RECORDS TO PROCESS:
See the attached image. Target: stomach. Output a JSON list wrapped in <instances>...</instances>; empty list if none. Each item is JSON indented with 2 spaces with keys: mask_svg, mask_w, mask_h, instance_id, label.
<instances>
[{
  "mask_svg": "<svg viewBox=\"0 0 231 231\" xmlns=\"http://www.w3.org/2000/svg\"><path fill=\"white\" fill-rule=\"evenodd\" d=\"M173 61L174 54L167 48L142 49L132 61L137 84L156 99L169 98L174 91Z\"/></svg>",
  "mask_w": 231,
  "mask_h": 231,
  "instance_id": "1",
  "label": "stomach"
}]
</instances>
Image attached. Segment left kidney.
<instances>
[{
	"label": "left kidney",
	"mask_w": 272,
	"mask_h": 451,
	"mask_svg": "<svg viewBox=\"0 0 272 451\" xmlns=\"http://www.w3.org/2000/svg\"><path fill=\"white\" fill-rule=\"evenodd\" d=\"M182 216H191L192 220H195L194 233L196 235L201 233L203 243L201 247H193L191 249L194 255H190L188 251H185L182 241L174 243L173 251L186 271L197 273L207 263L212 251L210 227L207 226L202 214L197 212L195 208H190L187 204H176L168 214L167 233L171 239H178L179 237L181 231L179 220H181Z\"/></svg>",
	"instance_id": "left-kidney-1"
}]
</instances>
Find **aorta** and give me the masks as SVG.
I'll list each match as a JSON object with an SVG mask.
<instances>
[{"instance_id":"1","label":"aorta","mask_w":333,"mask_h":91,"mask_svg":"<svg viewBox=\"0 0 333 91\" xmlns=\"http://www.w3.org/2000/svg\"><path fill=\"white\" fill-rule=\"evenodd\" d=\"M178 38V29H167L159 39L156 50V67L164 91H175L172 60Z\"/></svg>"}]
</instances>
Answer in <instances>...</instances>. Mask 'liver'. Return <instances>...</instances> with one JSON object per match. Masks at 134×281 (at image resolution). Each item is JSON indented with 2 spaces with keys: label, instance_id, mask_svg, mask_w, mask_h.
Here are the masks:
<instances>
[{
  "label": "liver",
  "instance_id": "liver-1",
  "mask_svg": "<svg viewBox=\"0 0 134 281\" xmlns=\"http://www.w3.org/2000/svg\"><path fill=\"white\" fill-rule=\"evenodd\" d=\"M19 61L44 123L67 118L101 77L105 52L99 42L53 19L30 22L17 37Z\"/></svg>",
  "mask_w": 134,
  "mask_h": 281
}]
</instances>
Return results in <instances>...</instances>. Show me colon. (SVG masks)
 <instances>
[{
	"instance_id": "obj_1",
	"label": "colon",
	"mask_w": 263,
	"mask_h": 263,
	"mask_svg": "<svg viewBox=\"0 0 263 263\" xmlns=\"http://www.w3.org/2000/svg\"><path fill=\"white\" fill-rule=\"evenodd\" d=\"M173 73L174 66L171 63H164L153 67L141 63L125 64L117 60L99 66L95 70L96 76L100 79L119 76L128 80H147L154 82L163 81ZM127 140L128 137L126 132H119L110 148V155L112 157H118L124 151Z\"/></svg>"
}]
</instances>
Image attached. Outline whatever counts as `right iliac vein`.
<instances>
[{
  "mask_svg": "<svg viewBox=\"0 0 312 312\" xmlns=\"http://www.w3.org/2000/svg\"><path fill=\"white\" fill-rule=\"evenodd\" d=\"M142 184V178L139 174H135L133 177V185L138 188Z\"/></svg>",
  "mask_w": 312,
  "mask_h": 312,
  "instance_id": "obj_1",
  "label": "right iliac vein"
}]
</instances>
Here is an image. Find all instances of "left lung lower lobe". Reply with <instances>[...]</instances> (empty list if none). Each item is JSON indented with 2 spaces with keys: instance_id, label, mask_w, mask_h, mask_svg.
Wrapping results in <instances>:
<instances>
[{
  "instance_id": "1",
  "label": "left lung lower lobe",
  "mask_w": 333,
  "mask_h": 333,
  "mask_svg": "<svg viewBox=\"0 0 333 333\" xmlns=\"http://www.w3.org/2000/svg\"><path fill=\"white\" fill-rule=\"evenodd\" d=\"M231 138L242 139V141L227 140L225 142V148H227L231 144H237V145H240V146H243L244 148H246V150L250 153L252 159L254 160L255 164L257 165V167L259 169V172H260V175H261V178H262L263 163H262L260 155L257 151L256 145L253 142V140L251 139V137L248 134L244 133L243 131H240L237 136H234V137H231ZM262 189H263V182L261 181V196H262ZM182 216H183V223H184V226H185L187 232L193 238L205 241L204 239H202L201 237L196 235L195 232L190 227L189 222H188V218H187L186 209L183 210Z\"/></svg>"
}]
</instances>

THE TASK: For this exercise, retype the entire listing exactly.

RESPONSE BOX:
See the attached image. Target: stomach. Output a JSON list wrapped in <instances>...</instances>; empty list if none. Each item is JSON indented with 2 spaces with keys: mask_svg, mask_w, mask_h, instance_id, label.
<instances>
[{
  "mask_svg": "<svg viewBox=\"0 0 231 231\" xmlns=\"http://www.w3.org/2000/svg\"><path fill=\"white\" fill-rule=\"evenodd\" d=\"M173 61L174 54L167 48L142 49L132 61L137 84L156 99L169 98L174 91Z\"/></svg>",
  "mask_w": 231,
  "mask_h": 231,
  "instance_id": "1",
  "label": "stomach"
}]
</instances>
Image attached. Segment left kidney.
<instances>
[{
	"label": "left kidney",
	"mask_w": 272,
	"mask_h": 451,
	"mask_svg": "<svg viewBox=\"0 0 272 451\" xmlns=\"http://www.w3.org/2000/svg\"><path fill=\"white\" fill-rule=\"evenodd\" d=\"M182 216H191L192 220H195L194 233L196 235L201 233L203 243L201 247H193L191 249L194 255H190L188 251H185L182 241L174 243L173 251L186 271L197 273L207 263L212 251L210 227L207 226L202 214L197 212L195 208H190L187 204H176L168 214L167 233L171 239H178L179 237L181 231L179 220H181Z\"/></svg>",
	"instance_id": "left-kidney-1"
}]
</instances>
Find **aorta** and give me the masks as SVG.
I'll list each match as a JSON object with an SVG mask.
<instances>
[{"instance_id":"1","label":"aorta","mask_w":333,"mask_h":91,"mask_svg":"<svg viewBox=\"0 0 333 91\" xmlns=\"http://www.w3.org/2000/svg\"><path fill=\"white\" fill-rule=\"evenodd\" d=\"M178 38V29H167L159 39L156 50V67L164 91H175L172 60Z\"/></svg>"}]
</instances>
Answer in <instances>...</instances>. Mask 'liver'. Return <instances>...</instances> with one JSON object per match. Masks at 134×281 (at image resolution). Each item is JSON indented with 2 spaces with keys: label, instance_id, mask_svg, mask_w, mask_h.
Here are the masks:
<instances>
[{
  "label": "liver",
  "instance_id": "liver-1",
  "mask_svg": "<svg viewBox=\"0 0 134 281\" xmlns=\"http://www.w3.org/2000/svg\"><path fill=\"white\" fill-rule=\"evenodd\" d=\"M19 61L44 123L67 118L101 77L105 52L99 42L53 19L30 22L17 37Z\"/></svg>",
  "mask_w": 134,
  "mask_h": 281
}]
</instances>
Return results in <instances>...</instances>. Show me colon. (SVG masks)
 <instances>
[{
	"instance_id": "obj_1",
	"label": "colon",
	"mask_w": 263,
	"mask_h": 263,
	"mask_svg": "<svg viewBox=\"0 0 263 263\" xmlns=\"http://www.w3.org/2000/svg\"><path fill=\"white\" fill-rule=\"evenodd\" d=\"M173 73L174 66L171 63H164L153 67L141 63L125 64L117 60L99 66L95 70L96 76L100 79L119 76L128 80H147L154 82L163 81ZM127 140L128 137L126 132H119L110 148V155L112 157H118L124 151Z\"/></svg>"
}]
</instances>
Image attached. Outline whatever counts as `right iliac vein`.
<instances>
[{
  "mask_svg": "<svg viewBox=\"0 0 312 312\" xmlns=\"http://www.w3.org/2000/svg\"><path fill=\"white\" fill-rule=\"evenodd\" d=\"M142 184V178L139 174H135L133 177V185L138 188Z\"/></svg>",
  "mask_w": 312,
  "mask_h": 312,
  "instance_id": "obj_1",
  "label": "right iliac vein"
}]
</instances>
Here is an image. Find all instances of "left lung lower lobe". Reply with <instances>[...]</instances> (empty list if none). Each item is JSON indented with 2 spaces with keys: instance_id, label, mask_w, mask_h, mask_svg.
Wrapping results in <instances>:
<instances>
[{
  "instance_id": "1",
  "label": "left lung lower lobe",
  "mask_w": 333,
  "mask_h": 333,
  "mask_svg": "<svg viewBox=\"0 0 333 333\" xmlns=\"http://www.w3.org/2000/svg\"><path fill=\"white\" fill-rule=\"evenodd\" d=\"M231 138L242 139V141L227 140L225 142V148H227L231 144H237V145H240V146H243L244 148H246V150L250 153L252 159L254 160L255 164L257 165V167L259 169V172H260V175H261V178H262L263 163H262L260 155L257 151L256 145L253 142V140L251 139V137L248 134L244 133L243 131H240L237 136H234V137H231ZM262 189H263V182L261 181V196H262ZM182 216H183V223H184V226H185L187 232L193 238L205 241L204 239H202L201 237L196 235L195 232L190 227L189 222H188V218H187L186 209L183 210Z\"/></svg>"
}]
</instances>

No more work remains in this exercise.